Durante el transcurso del viaje de vuelta al hotel , pese a sus dos intentos por encontrar respuestas sobre lo acontecido en la casa después de que él saliese , Kaleb no obtuvo más que silencio .  Un silencio frío y tenso , con una mirada casi perdida que no le otorgaba seguridad sobre el hecho de ser él quién llevase el vehículo . Una respiración semiagitada y  ofuscación que ocultar tras una mano , la que no sostenía el volante , que se apoderaba de su boca con fuerza inusitada .

No.
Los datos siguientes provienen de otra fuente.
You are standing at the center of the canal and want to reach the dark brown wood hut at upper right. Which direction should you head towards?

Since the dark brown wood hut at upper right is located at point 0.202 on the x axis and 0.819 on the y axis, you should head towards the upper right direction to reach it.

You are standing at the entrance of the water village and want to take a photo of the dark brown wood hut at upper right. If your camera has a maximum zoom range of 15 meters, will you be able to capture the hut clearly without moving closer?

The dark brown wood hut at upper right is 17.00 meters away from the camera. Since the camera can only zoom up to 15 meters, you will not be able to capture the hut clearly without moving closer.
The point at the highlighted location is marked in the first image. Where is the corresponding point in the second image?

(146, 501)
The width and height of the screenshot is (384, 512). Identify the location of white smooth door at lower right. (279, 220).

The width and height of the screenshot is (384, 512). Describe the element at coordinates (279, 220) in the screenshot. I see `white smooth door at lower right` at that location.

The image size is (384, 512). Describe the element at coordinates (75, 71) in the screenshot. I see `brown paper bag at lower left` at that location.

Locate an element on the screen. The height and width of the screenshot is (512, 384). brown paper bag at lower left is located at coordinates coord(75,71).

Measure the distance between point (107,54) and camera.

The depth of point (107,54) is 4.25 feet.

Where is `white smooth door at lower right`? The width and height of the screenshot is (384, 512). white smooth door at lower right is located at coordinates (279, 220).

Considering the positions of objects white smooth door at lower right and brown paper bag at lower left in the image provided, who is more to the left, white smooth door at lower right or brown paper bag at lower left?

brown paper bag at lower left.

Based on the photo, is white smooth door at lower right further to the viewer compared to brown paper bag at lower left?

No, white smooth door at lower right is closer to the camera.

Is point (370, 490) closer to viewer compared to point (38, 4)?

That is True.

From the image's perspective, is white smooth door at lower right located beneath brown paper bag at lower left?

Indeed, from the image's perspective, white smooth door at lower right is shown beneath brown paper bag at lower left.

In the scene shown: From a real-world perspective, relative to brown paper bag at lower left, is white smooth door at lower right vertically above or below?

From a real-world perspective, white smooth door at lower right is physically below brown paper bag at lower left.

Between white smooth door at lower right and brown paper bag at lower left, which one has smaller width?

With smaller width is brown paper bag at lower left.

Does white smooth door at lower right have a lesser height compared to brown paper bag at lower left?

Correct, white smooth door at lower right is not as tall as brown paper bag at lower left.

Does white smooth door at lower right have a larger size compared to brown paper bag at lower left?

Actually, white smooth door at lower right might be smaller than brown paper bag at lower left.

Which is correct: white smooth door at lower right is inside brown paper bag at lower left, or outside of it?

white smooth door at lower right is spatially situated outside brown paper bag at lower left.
Por más que lo intentó , tuvo que desistir . No estaba en condiciones de hablar y mucho menos de responder a sus preguntas  , así que se volvería al hotel con  la esperanza de que en algún momento se abriera lo suficiente como para detallarle las consecuencias de su impronta salida de la sala de reuniones .

Llegados  casi al medio día , Matthew le dejó las llaves a uno de los guardacoches mientras el personal del hotel se encargaba de las maletas del nuevo huésped .
Con el silencio aún por bandera , Kaleb se limitó a seguir por todo el vestíbulo a un más que alterado  amigo  que se dirigía a la cafetería   como alma que lleva al diablo  y al que  no pudo detener cuando comenzó a pedir y beber vasos de whisky  con la misma facilidad que un sediento lo haría con el agua.
Cuando ya llevaba ingerido el tercero , a punto se encontraba de pedir el cuarto cuando algo le hizo mirar por encima del hombro de Kaleb . Su  posterior mirada hacia el suelo , presagiaba problemas.

·        MATTHEW : No se te ocurra mirar hacia el vestíbulo .

Extrañado , Kaleb hizo un intento involuntario  impedido a tiempo  por el aún nervioso amigo .

·        MATTHEW : ¡Por dios Kaleb ! ¿Qué hay que decirte para que hagas caso ?

·        KALEB : ¿Y me lo dices a  mí ? Estás muy nervioso desde que has salido de la casa de Tanaka y encima llegas aquí y empiezas a beber como si se acabase el mundo  y ahora sin venir a cuento me  dices que ni me gire pero no sé por qué .

La expresión de extrañeza se engrandecía  nada más servirle uno de los camareros una copa de vino blanco Proseco italiano .

·        MATTHEW :  ¡ Ay dios !

El destinatario , sorprendido puesto que tan siquiera había pedido nada aún , recibió un solo gesto por respuesta . Al dar la vuelta , la vio a ella.